Bodenchemie [3]

[97] Bodenchemie, die Lehre von der Bodenzusammensetzung, von den im Boden verlaufenden Vorgängen und deren Bedeutung für die Pflanzenernährung. Infolgedessen haben wir unter Bodenchemie zu berücksichtigen: Die Entstehung des Bodens, soweit chemische Agentien dabei in Frage kommen, und die sich daran anschließende Bodeneinteilung, die chemische Bodenanalyse, die chemischen Eigenschaften und die Düngung des Bodens.

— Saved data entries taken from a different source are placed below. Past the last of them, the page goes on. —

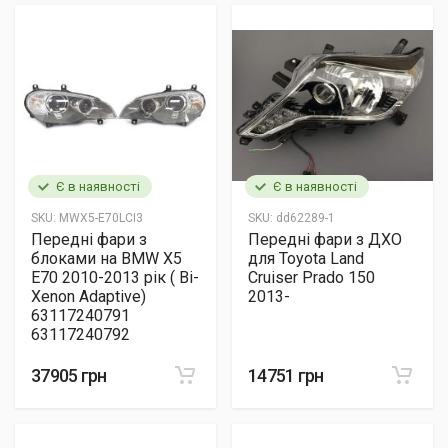
Є в наявності
Є в наявності
SKU:
MWX5-E70LCI3
SKU:
dd62289-1
Передні фари з
Передні фари з ДХО
блоками на BMW X5
для Toyota Land
E70 2010-2013 рік ( Bi-
Cruiser Prado 150
Xenon Adaptive)
2013-
63117240791
63117240792
37905 грн
14751 грн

Für die Aufschließung des Bodens wird ziemlich allgemein starke Salzsäure verwendet. J. Hissink weist mit Recht darauf hin, daß diese Behandlung des Bodens mit heißer starker Salzsäure zweckdienlich ist für die Charakterisierung der Bodentypen, für die Menge und Zusammensetzung des aktiven Bodenteils, für die Verwitterungsvorgänge und für das im Boden vorhandene Nährstoffkapital. Es muß aber dahingestellt bleiben, welcher Teil des letzteren für die Pflanzenernährung in Frage kommt. Diese Frage, in welcher Weise das Düngungsbedürfnis des Bodens festgestellt werden kann, muß durch die Bodenanalyse zusammen mit pflanzenphysiologischen Untersuchungen, Düngungs- und Vegetationsversuchen und Pflanzenanalyse zu lösen versucht werden. So sehr auf diesen verschiedenen Wegen dem Ziele auch zugesteuert wird, so müssen wir doch bekennen, daß auch die neueren Versuche uns dem Endziele noch nicht näher gebracht haben. Hier bleibt auch heute noch der Düngungsversuch als aussichtsreichster Weg. Die mit der Pflanzenanalyse verknüpfte Hoffnung wird durch die Ergebnisse der Versuche von E. Haselhoff stark herabgemindert, da nach ihnen die von P. Wagner angegebenen Grenzwerte für den Phosphorsäure- und Kaligehalt der Pflanzen nicht immer eine zutreffende Grundlage für die Beurteilung des Düngebedürfnisses des Bodens geben. Auch die Begebungen von Ramann, durch die Untersuchung der Preßsäfte verschiedener Bodenarten den Löslichkeitsvorgängen im Boden auf die Spur zu kommen, lassen bis heute einen abschließenden Erfolg noch nicht erkennen; der Weg scheint aber nicht aussichtslos zu sein und wird uns vielleicht auch zu einer besseren Erkenntnis der Bodenkonstitution führen. Hier werden[97] auch die kolloidchemischen Bodenforschungen zu Ergebnissen führen, die unser Urteil über die Beschaffenheit und Zusammensetzung der Böden klären werden.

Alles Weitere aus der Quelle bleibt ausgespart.